Dataset excerpts:
== Segment start ==
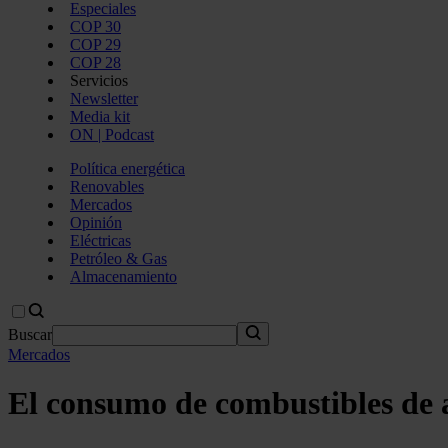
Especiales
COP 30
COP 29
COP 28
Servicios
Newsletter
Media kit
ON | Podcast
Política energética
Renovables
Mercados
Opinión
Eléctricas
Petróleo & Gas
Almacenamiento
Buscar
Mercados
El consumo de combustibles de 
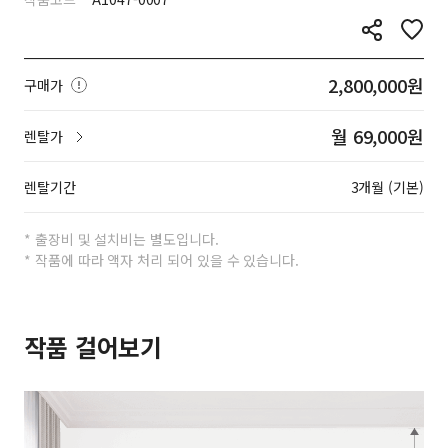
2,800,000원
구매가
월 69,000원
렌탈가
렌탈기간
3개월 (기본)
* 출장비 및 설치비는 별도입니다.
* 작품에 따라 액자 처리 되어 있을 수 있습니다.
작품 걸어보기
== Segment end ==
* WHAT YOU ARE ASKED TO DO *
Retype all the data exactly. Omit pictures.

* SOLUTION TO THIS EXERCISE *
Especiales
COP 30
COP 29
COP 28
Servicios
Newsletter
Media kit
ON | Podcast
Política energética
Renovables
Mercados
Opinión
Eléctricas
Petróleo & Gas
Almacenamiento
Buscar
Mercados
El consumo de combustibles de 
2,800,000원
구매가
월 69,000원
렌탈가
렌탈기간
3개월 (기본)
* 출장비 및 설치비는 별도입니다.
* 작품에 따라 액자 처리 되어 있을 수 있습니다.
작품 걸어보기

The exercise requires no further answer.